Usando Voz sobre IP, os funcionários da
empresa podem atender seu ramal num notebook conectado à
rede WiFi. Ou usar um celular pronto para VoIP para falar com um
colega de trabalho que tenha o sistema instalado. Tudo isso sem
gastar um único centavo com minutos ou roaming, estejam os
dois onde estiverem. Batizada de VoIP móvel ou voz móvel
sobre protocolo internet, essa tecnologia é quentíssima
e tem tudo para pegar nas grandes corporações.
"Trata-se de uma tendência irreversível,
pois reduz custos. Cada vez mais dispositivos passarão a
ter suporte à tecnologia WiFi, uma boa alternativa ao uso
da rede celular", afirma Elia San Miguel, analista de telecomunicações
do instituto Gartner.
Calcula-se que até 2010 o mercado de VoIP
móvel deverá movimentar algo como 12 bilhões
de dólares ao ano somente na Europa. Estudo da consultoria
especializada Rhetorik revela que cerca de dois quintos das companhias
no mundo planejam substituir suas linhas fixas e de celular por
dispositivos móveis que utilizam VoIP.
Assim, o número de linhas VoIP deverá
crescer 87,5% por ano na América Latina, até 2011,
movimentando 1,1 bilhão de dólares, segundo dados
apurados pela consultoria Frost & Sullivan. Com esses números,
o Brasil deve ser o responsável pela maior base de usuários
da tecnologia na região, ficando com aproximadamente 49%
do mercado.
Mas ainda estamos bastante atrasados em relação
aos Estados Unidos e à Europa. A deficiência está
diretamente relacionada ao alto índice de sistemas analógicos
de telefonia existentes nas empresas, que beira os 80%, na conta
dos especialistas. Ainda são poucas as companhias brasileiras
que transformaram o notebook ou o PDA de seus funcionários
em uma extensão móvel do ramal.
"O Brasil pode ser considerado um late adopter
nessa tecnologia", afirma Júlio Puschel, analista sênior
do instituto Yankee Group, que há vários anos estuda
o comportamento dos sistemas e das tecnologias móveis no
mundo.
Lá fora o VoIP móvel já é
uma realidade. Com 50 mil funcionários no mundo, a Cisco
é uma das empresas pioneiras na oferta e no uso interno da
tecnologia, em operação desde o ano 2000. No Brasil,
a filial da Avaya, fornecedora de infra-estrutura IP, também
usa VoIP como um meio de comunicação entre as equipes.
Há ainda outros exemplos, como o do Bank of America e da
chinesa Shanghai General Motors, uma jointventure entre a Shanghai
Automotive Industry Corporation e a General Motors americana. Como
o mercado chinês é ultracompetitivo, a montadora decidiu
substituir a telefonia convencional por notebooks dotados de Voz
sobre IP. O intuito é ganhar competitividade operacional
por meio do aumento da produtividade e da eficiência da equipe.

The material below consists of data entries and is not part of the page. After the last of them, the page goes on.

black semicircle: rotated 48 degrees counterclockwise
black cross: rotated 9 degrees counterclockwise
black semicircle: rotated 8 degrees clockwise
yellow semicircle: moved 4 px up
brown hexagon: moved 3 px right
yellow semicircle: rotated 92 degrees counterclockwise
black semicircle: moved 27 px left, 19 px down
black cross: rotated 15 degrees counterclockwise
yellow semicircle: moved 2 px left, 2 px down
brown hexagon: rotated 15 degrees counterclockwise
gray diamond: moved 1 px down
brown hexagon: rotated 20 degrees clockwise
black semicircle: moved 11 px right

Quando o time da fábrica tem alguma dúvida, a chefia
é acionada de qualquer lugar do mundo, pelo notebook com
VoIP.
Há também os benefícios do
uso da videoconferência móvel. Usada em larga escala,
a videoconferência gerou para a General Motors, apenas no
projeto piloto, uma redução de 12% nos custos semanais
com ligações telefônicas. Em conseqüência,
a economia com viagens também foi grande.
A próxima onda do VoIP móvel será
marcada pela utilização de celulares VoWiFi. Mas os
únicos usuários brasileiros atualmente são
os fornecedores da tecnologia, como as empresas Avaya, Cisco e Nokia.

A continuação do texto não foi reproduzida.